3 stars out of 5
My just-finished a gin-and-tonic may have put me in a generous mood, but I'm a bit more upbeat about the latest co-authoring effort from James Patterson than others are. At the time of this writing, 93 reviewers had rated the book on Amazon.com, 38 of whom gave it just one star, 11 gave it two and 10 agree with me at three. "The book is simply drivel," one reviewer said. "This was a waste of money to me," said another.
I don't disagree with either one, but unlike a few reviewers, I managed to finish the book - and even look forward, at least somewhat, to learning how things would work out in the end. I admit I had this nagging feeling that I'd be gob-smacked with something akin to the Bob Newhart-Suzanne Pleshette "Newhart" finale, one of the most memorable in TV history (if you don't know what happened, Google it). Although I'm not one to offer spoilers, I will say nothing like that happened here, thank goodness.

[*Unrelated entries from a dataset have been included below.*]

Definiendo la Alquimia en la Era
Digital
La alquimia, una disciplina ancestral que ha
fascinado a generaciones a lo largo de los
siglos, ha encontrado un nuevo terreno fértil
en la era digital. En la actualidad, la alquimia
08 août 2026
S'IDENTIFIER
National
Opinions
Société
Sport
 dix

This one features Benjamin, the more-than-a-little paranoid and very wealthy owner of an Internet newspaper whose mind tends to wander all over the map - movies, presidential minutia and other trivia. He's also obsessed with a beautiful woman named Diana, who has asked him to install surveillance devices in her apartment while she's gone. As he exits the building, she comes in - only to jump off her sky-high balcony in an apparent suicide while he's still in the neighborhood.

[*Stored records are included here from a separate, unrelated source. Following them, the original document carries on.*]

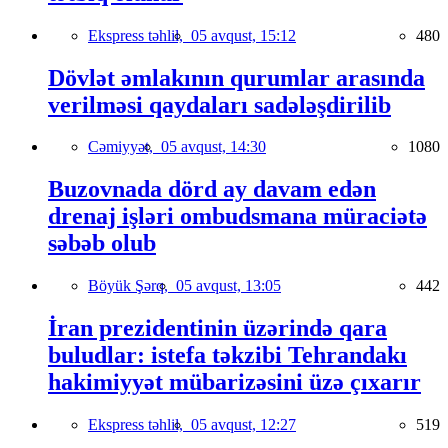
Ekspress təhlil,
05 avqust, 15:12
480
Dövlət əmlakının qurumlar arasında
verilməsi qaydaları sadələşdirilib
Cəmiyyət,
05 avqust, 14:30
1080
Buzovnada dörd ay davam edən
drenaj işləri ombudsmana müraciətə
səbəb olub
Böyük Şərq,
05 avqust, 13:05
442
İran prezidentinin üzərində qara
buludlar: istefa təkzibi Tehrandakı
hakimiyyət mübarizəsini üzə çıxarır
Ekspress təhlil,
05 avqust, 12:27
519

Very soon, though, he begins to realize Diana isn't quite the perfect woman he thought - and trying to find out what really happened puts him in the crosshairs of everyone from the CIA, the Russians, the Chinese and even the U.S. President. Soon, he's convinced he's the target - even if you're paranoid, after all, it doesn't mean they're not out to get you - and the race begins to see if he can uncover the truth before he gets captured or worse, killed.
At every turn of his motorcycle, bike and even his own head, Ben spouts trivia (usually from movies) - ad nauseum. At first, it helped define his obsessive personality; but very quickly, it turned just plain annoying. By about a third of the way through, I learned to skim over those parts (one reason, no doubt, that I was able to finish the book in short order even with limited spare time). And you know what? When it came to the plot, I didn't miss a thing.
The bottom line? It's readable, but take my advice and borrow it from a library or a friend for free. Even the Kindle version at $12.74 is way too much to pay for this one.
Mistress by James Patterson and David Ellis (Little, Brown and Co., August 2013); 448 pp.